A Lebanese demonstrator waves the national flag outside central bank headquarters in the capital Beirut on April 28, 2020, as anger over a spiralling economic crisis re-energized a months-old anti-government movement. Photo: AFP/Anwar Amro

As part of Lebanon’s broader effort to address its economic and financial crisis, the troubled Middle Eastern country’s central bank plans to launch a new digital currency in 2021, Cointelegraph reports.

Central bank governor Riad Salameh told a gathering of officials Monday,“We must prepare a Lebanese digital currency project” as a way to boost confidence in the banking system.

“As for the monetary supply in the Lebanese market, it is estimated that there are $10 billion stored inside homes,” Salameh said, according to the state-run National News Agency.

Salameh added that a digital currency project launched in 2021 – a “regulatory mechanism” – will help implement a cashless financial system to improve the flow of money locally and overseas.

Lebanon is heavily reliant on remittances from its enormous global diaspora. In 2019, personal remittances constituted nearly 14% of Lebanon’s GDP, according to the World Bank. That figure was as high as 26.4% in 2004.

Salameh said Lebanon will maintain its gold reserves as a hedge against a wider market crisis. If such a crisis occurs, the central bank can liquidate its bullion on foreign markets for immediate relief.

Banque Du Liban, the country’s central bank, has been considering a central bank digital currency (CBDC) since at least 2018. This has become a more urgent matter since violent protests and silent bank runs brought Lebanon’s financial system to a halt earlier this year.

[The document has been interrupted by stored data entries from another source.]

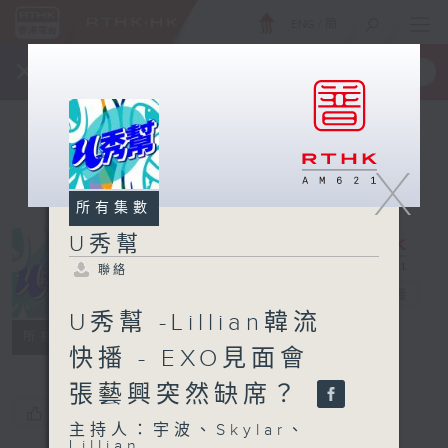
ENG
/
簡
×
全新 RTHK On The Go
取得
一手掌握 RTHK 電台、電視節目
X
所有集數
U秀幫
聯絡
U秀幫
電台直播
U秀幫 -Lillian韓流
聯絡
所有集數
快播 - EXO見面會
張藝興突然缺席？
您喜歡這個節目嗎?
主持人：宇波、Skylar、
Lillian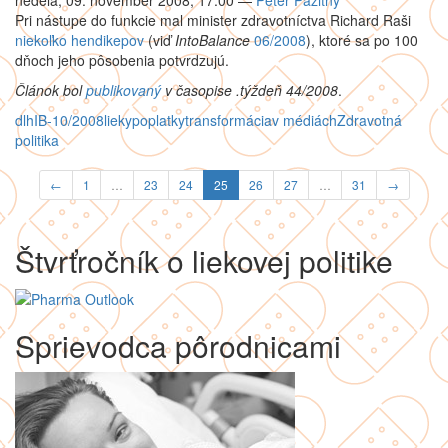
nedeľa, 09. november 2008, 17:00
—
Peter Pažitný
Pri nástupe do funkcie mal minister zdravotníctva Richard Raši
niekoľko hendikepov
(viď
IntoBalance
06/2008
), ktoré sa po 100
dňoch jeho pôsobenia potvrdzujú.
Článok bol
publikovaný
v časopise .týždeň 44/2008
.
dlh
IB-10/2008
lieky
poplatky
transformácia
v médiách
Zdravotná
politika
←
1
…
23
24
25
26
27
…
31
→
Štvrťročník o liekovej politike
Sprievodca pôrodnicami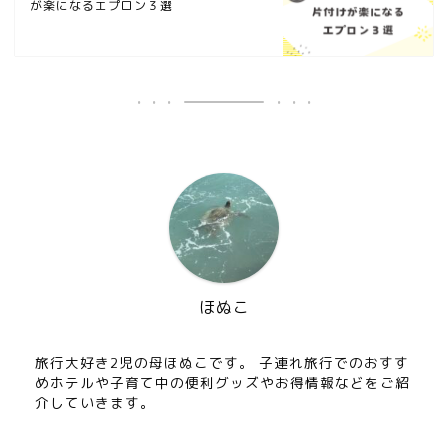
が楽になるエプロン３選
ほぬこ
旅行大好き2児の母ほぬこです。 子連れ旅行でのおすす
めホテルや子育て中の便利グッズやお得情報などをご紹
介していきます。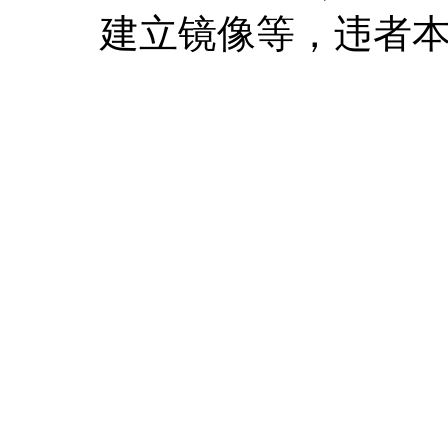
建立镜像等，违者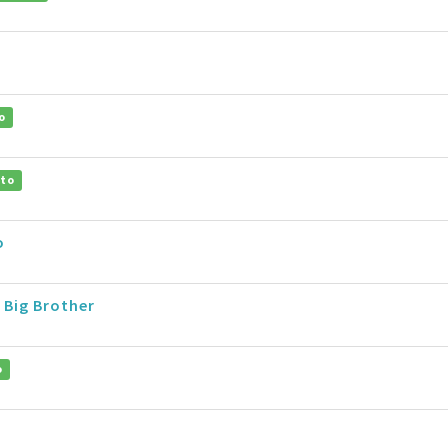
o
ito
o
 Big Brother
o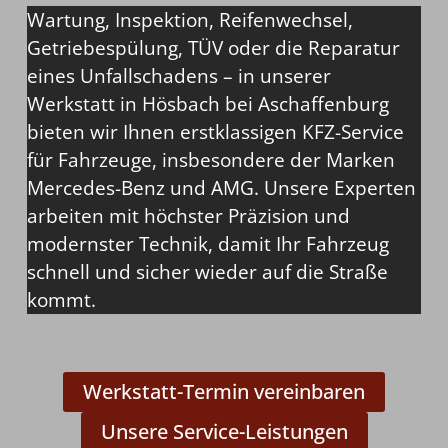
Wartung, Inspektion, Reifenwechsel,
Getriebespülung, TÜV oder die Reparatur
eines Unfallschadens – in unserer
Werkstatt in Hösbach bei Aschaffenburg
bieten wir Ihnen erstklassigen KFZ-Service
für Fahrzeuge, insbesondere der Marken
Mercedes-Benz und AMG. Unsere Experten
arbeiten mit höchster Präzision und
modernster Technik, damit Ihr Fahrzeug
schnell und sicher wieder auf die Straße
kommt.
Werkstatt-Termin vereinbaren
Unsere Service-Leistungen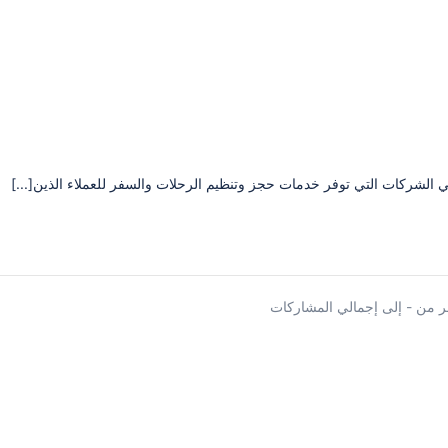
ركات التي توفر خدمات حجز وتنظيم الرحلات والسفر للعملاء الذين[...]
 من - إلى إجمالي المشاركات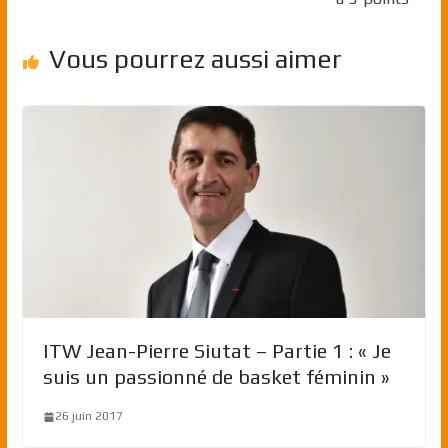
Vous pourrez aussi aimer
ITW Jean-Pierre Siutat – Partie 1 : « Je
suis un passionné de basket féminin »
26 juin 2017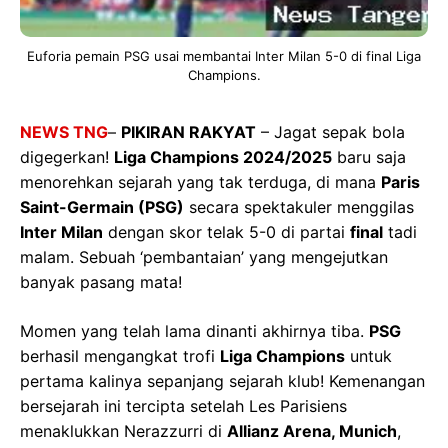
Euforia pemain PSG usai membantai Inter Milan 5-0 di final Liga
Champions.
NEWS TNG
–
PIKIRAN RAKYAT
– Jagat sepak bola
digegerkan!
Liga Champions 2024/2025
baru saja
menorehkan sejarah yang tak terduga, di mana
Paris
Saint-Germain (PSG)
secara spektakuler menggilas
Inter Milan
dengan skor telak 5-0 di partai
final
tadi
malam. Sebuah ‘pembantaian’ yang mengejutkan
banyak pasang mata!
Momen yang telah lama dinanti akhirnya tiba.
PSG
berhasil mengangkat trofi
Liga Champions
untuk
pertama kalinya sepanjang sejarah klub! Kemenangan
bersejarah ini tercipta setelah Les Parisiens
menaklukkan Nerazzurri di
Allianz Arena, Munich
,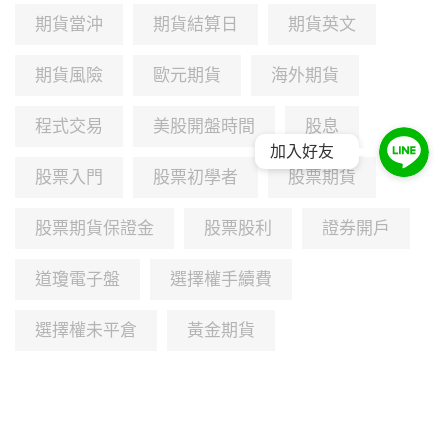
期貨當沖
期貨結算日
期貨英文
期貨風險
歐元期貨
海外期貨
程式交易
美股開盤時間
股息
加入好友
股票入門
股票初學者
股票期貨
股票期貨保證金
股票股利
證券開戶
道瓊電子盤
選擇權手續費
選擇權未平倉
黃金期貨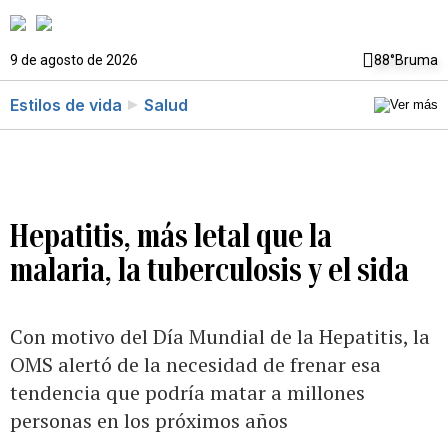
9 de agosto de 2026
88°
Bruma
Estilos de vida
Salud
Hepatitis, más letal que la
malaria, la tuberculosis y el sida
Con motivo del Día Mundial de la Hepatitis, la
OMS alertó de la necesidad de frenar esa
tendencia que podría matar a millones
personas en los próximos años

In June, protestors set fire to the central bank in Tripoli in a show of anger over the collapse of the lira, which had long been pegged at 1,500 per US dollar. The lira would eventually plummet to more than 5,000 per dollar before restabilizing.

The growing confusion over Lebanese fiat triggered a wave of bitcoin buying among locals, with peer-to-peer marketplaces like Localbitcoins seeing a sharp rise in activity.